Coldhearted is the person who doesn’t jump at the opportunity to tag along to a local school for a day of conservation education, especially when the kids are actually excited to learn about the importance of preventing deforestation and preserving orangutan habitat.
Etty Rahmawati heads up ASRI Kids and also serves as community outreach and conservation education manager. She’s a fireball – full of energy with an infectious laugh and nearly perfect English. Through ASRI Kids, Etty and other ASRI conservation staff teach local fourth- and fifth-graders about conservation topics relevant to their homes near one of the orangutan’s few remaining habitats.
Most of these kids have neither seen orangutans in the wild, nor visited nearby Gunung Palung National Park. Although some of their parents are involved in extractive industries like illegal logging, timber, and oil palm, the kids are largely unaware of the environmental impact of these endeavors.
ASRI Kids fits nicely under the wider ASRI umbrella: ASRI works to transition people away from detrimentally extractive livelihoods, and ASRI Kids teaches the next generation to recognize and avoid environmentally destructive practices. The kids are then empowered to educate their parents about the environmental issues that affect their daily lives.
The school is about half an hour’s bumpy drive outside of Sukadana, down a road-in-progress with strips of pavement barely wide enough to accommodate our chariot (the ambulance, naturally). We arrive to a cacophonous crowd of kids racing across the weedy schoolyard in their mustard yellow and brown military-style school uniforms. The second time we visit, they’re wearing completely different outfits. I like their style!
As we make our way to the classroom, the kids are practically tripping over themselves and nipping at our knees with excitement.
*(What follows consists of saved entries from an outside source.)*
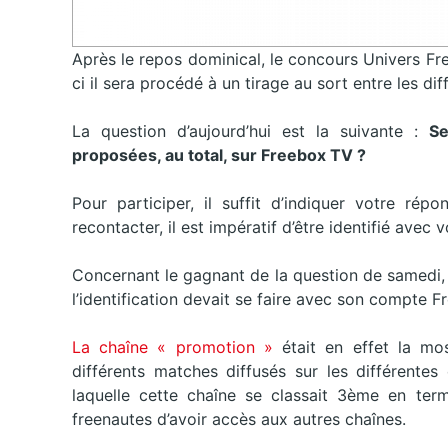
Après le repos dominical, le concours Univers Fr
ci il sera procédé à un tirage au sort entre les d
La question d’aujourd’hui est la suivante :
Se
proposées, au total, sur Freebox TV ?
Pour participer, il suffit d’indiquer votre ré
recontacter, il est impératif d’être identifié ave
Concernant le gagnant de la question de samedi, 
l’identification devait se faire avec son compte F
La chaîne « promotion »
était en effet la mos
différents matches diffusés sur les différentes
laquelle cette chaîne se classait 3ème en term
freenautes d’avoir accès aux autres chaînes.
They mob Etty like she’s a rock star. She launches in to an animal identification game, moves on to a PowerPoint presentation and BBC video projected on a white sheet strung across the chalkboard, and, for the grand finale, produces a quiz (pronounced “QUEEEEEEZ!!!!” by the kids who know that a quiz means prizes).
The kids cram three to a chair, playfully punch their teacher, and shove each other out of the way to answer questions during the quiz. At one point, an old lady from the village wanders in. They kids don’t miss a beat, even as the woman, milky-eyed and wearing a knit cap, folds herself into the festive environment.
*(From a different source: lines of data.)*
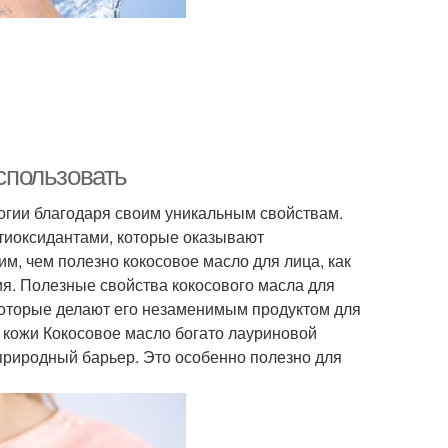
использовать
огии благодаря своим уникальным свойствам.
иоксидантами, которые оказывают
им, чем полезно кокосовое масло для лица, как
ия. Полезные свойства кокосового масла для
которые делают его незаменимым продуктом для
е кожи Кокосовое масло богато лауриновой
 природный барьер. Это особенно полезно для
On our second visit, we bring about 15 seedlings for the kids to plant in the schoolyard. Additional ASRI conservation staff help the kids dig appropriately sized holes, pat compost from the organic farming program around the seedlings, and break bamboo into sharp stakes to fence off each tree from hungry goats and chickens.
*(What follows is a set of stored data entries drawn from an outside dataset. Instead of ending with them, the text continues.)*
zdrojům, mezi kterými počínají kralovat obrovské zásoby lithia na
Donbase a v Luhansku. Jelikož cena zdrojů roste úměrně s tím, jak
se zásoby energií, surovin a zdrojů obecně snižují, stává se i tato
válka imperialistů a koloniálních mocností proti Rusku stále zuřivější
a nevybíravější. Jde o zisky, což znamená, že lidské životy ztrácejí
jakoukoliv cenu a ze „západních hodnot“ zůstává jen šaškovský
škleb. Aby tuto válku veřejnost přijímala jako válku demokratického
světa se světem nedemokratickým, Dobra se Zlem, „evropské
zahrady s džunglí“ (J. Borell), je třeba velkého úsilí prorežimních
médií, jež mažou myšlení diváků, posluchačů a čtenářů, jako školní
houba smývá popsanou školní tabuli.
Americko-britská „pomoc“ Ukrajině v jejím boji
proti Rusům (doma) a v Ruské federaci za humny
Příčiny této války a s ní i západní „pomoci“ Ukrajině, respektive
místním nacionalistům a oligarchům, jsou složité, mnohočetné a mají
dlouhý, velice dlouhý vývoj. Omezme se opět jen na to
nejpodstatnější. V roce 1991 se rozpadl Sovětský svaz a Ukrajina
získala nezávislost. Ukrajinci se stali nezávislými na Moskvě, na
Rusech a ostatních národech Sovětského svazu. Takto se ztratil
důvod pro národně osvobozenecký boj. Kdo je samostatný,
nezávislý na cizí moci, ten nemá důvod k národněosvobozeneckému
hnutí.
Unsurprisingly, the kids have amazing facility with the tools we’ve brought: back hoes, rusty shovels, box cutters, and a couple small machetes. They’re crafty, grabbing large rocks from the side of the schoolyard to pound bamboo stakes into the dry soil. At one point, a laughing kid runs across the yard brandishing a box cutter in one hand and a scoop of compost in the other. It’s funny to think how this scene would play out at home: multiple lawsuits and Child Protective Services would probably be involved! Here, such activities are just part of another schoolday.